Ia menjelaskan panitia telah menerima 89 artikel ilmiah yang berasal dari 23 Perguruan Tinggi Muhammadiyah dan ‘Aisyiyah (PTMA) serta sejumlah perguruan tinggi swasta lainnya.

Menurut Prof. Anam, seluruh naskah akan melewati tahapan penelaahan sesuai kaidah akademik.
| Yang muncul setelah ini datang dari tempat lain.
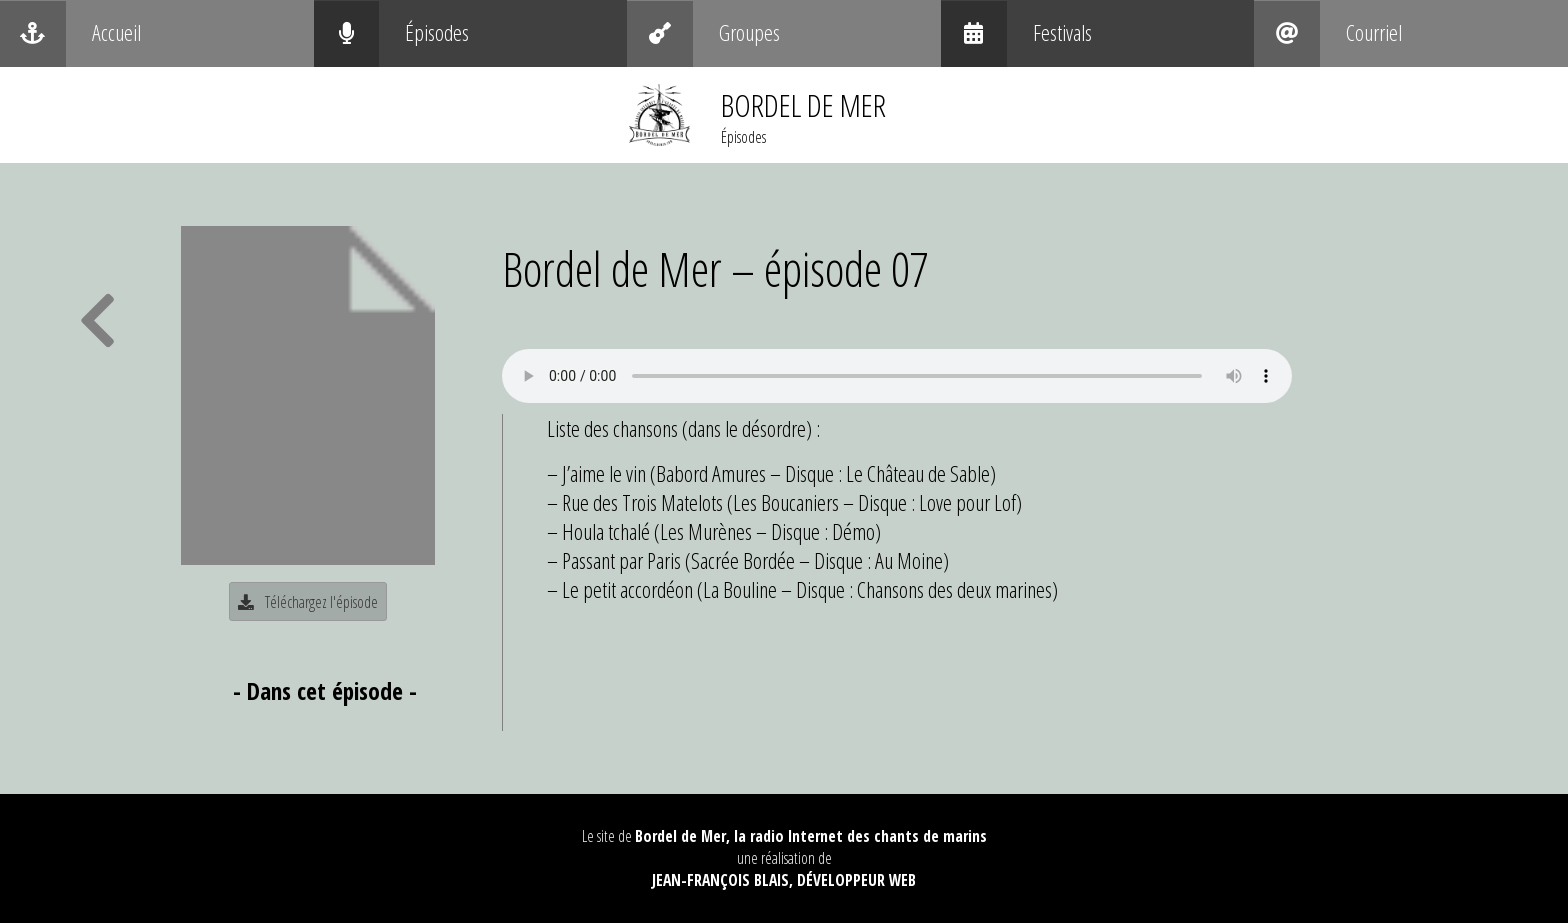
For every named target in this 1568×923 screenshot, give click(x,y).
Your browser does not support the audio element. (897, 376)
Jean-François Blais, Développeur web (784, 880)
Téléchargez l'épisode (308, 602)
Artikel terbaik akan diterbitkan pada jurnal internasional bereputasi yang terindeks Scopus, sementara naskah lainnya dipublikasikan dalam prosiding Atlantis Press.

Ia menilai publikasi internasional memiliki peran strategis dalam meningkatkan kualitas riset, memperluas jejaring kolaborasi antarpeneliti, sekaligus memperkuat reputasi perguruan tinggi di tingkat global.

Konferensi ProfunEdu ke-12 menghadirkan sejumlah pakar dari Indonesia dan Malaysia yang membahas berbagai tantangan serta peluang transformasi pendidikan di era digital dan kecerdasan artifisial.

Guru Besar Universitas Sriwijaya, Prof. Dr. Zulkardi, membuka sesi ilmiah melalui paparan berjudul Bridging Context and Computation: A Realistic Mathematics Education (RME) Approach to STEAM Learning. Ia menekankan pentingnya menghubungkan pembelajaran matematika dengan situasi nyata sehingga peserta didik lebih mudah memahami konsep. Menurutnya, integrasi pendekatan Realistic Mathematics Education (RME) dengan pembelajaran STEAM mampu mengembangkan kemampuan berpikir kritis, kreativitas, pemecahan masalah, serta keterampilan komputasional siswa melalui pembelajaran yang kontekstual.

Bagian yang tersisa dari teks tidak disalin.